====== Data to examine ======
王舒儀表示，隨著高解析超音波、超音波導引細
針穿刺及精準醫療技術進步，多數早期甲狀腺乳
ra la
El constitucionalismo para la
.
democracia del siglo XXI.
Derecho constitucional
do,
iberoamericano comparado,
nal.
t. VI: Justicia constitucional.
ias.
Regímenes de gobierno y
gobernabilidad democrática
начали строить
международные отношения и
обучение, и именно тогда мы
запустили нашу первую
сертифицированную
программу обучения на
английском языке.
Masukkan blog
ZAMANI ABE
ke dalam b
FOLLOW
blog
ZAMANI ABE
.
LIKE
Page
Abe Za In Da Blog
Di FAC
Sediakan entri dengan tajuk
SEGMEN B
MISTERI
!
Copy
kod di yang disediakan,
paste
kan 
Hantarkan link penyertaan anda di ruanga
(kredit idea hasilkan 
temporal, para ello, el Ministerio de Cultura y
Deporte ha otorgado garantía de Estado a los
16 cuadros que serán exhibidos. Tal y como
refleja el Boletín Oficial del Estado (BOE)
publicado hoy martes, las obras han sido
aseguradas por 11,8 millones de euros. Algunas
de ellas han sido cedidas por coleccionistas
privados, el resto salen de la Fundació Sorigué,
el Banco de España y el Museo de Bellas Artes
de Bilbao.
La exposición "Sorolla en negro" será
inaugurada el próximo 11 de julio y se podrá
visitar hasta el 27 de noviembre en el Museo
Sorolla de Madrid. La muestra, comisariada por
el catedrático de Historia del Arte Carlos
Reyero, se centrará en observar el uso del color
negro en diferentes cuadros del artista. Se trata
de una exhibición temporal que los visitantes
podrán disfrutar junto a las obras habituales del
======
====== Data to examine ======
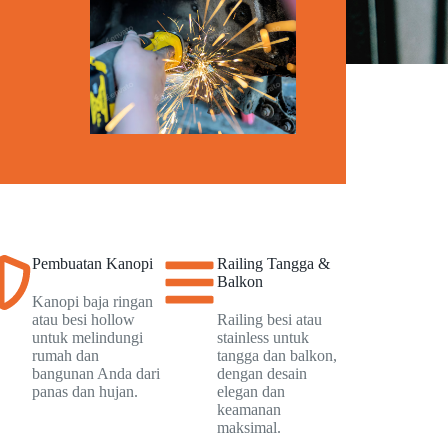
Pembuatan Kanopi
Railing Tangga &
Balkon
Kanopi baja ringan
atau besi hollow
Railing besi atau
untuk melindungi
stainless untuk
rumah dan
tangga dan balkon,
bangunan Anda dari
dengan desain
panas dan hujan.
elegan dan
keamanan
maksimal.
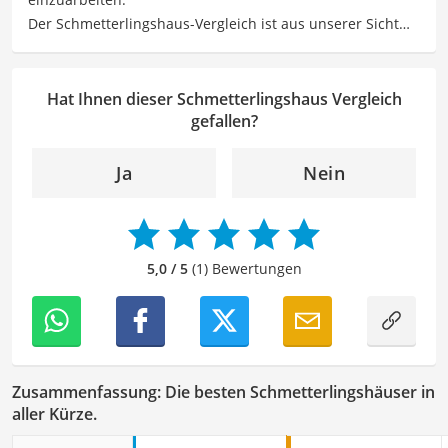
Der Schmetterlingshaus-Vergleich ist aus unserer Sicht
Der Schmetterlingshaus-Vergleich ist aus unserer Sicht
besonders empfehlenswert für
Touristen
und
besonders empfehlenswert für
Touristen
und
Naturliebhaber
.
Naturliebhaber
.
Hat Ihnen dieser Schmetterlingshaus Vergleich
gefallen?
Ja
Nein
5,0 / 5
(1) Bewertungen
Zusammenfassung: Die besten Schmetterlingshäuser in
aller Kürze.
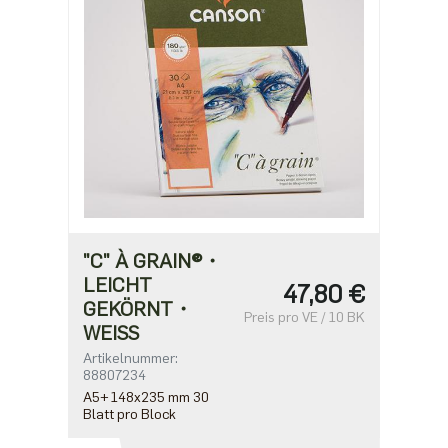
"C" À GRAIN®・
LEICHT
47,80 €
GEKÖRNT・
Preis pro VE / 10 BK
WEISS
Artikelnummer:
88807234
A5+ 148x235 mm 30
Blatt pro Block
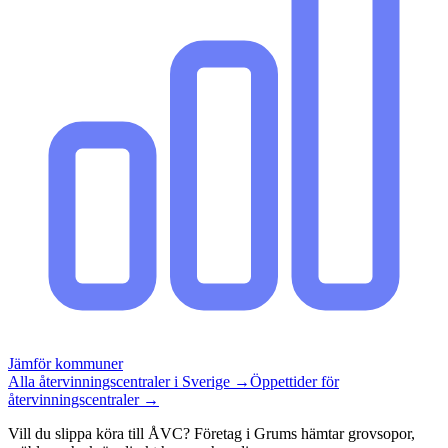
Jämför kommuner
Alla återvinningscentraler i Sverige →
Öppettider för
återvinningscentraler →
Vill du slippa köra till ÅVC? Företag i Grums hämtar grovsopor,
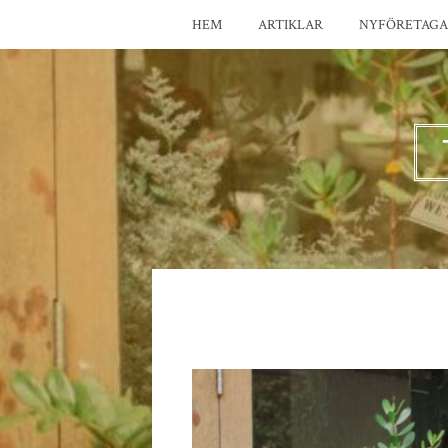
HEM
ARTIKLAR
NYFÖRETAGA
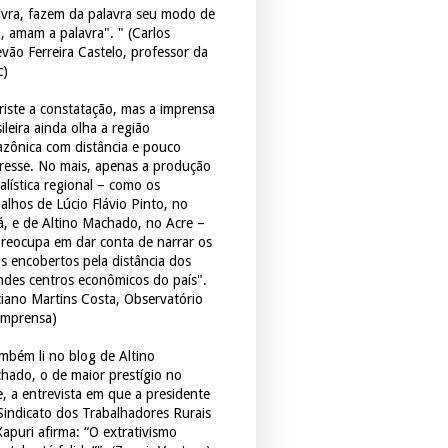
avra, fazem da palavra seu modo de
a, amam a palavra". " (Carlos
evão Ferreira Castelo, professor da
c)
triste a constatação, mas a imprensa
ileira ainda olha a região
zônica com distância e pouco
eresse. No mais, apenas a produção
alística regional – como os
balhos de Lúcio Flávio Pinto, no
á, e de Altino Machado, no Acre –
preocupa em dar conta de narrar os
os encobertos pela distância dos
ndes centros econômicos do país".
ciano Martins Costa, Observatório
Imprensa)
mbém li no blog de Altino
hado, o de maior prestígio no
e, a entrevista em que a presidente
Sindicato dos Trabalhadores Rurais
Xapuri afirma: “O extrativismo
======
_Aim of the exercise_. All that is wanted is the stretch of lines above from the one containing "Reyero, se centrará" through the one containing "podrán disfrutar junto", duplicated exactly.

_Exercise answer_.
Reyero, se centrará en observar el uso del color
negro en diferentes cuadros del artista. Se trata
de una exhibición temporal que los visitantes
podrán disfrutar junto a las obras habituales del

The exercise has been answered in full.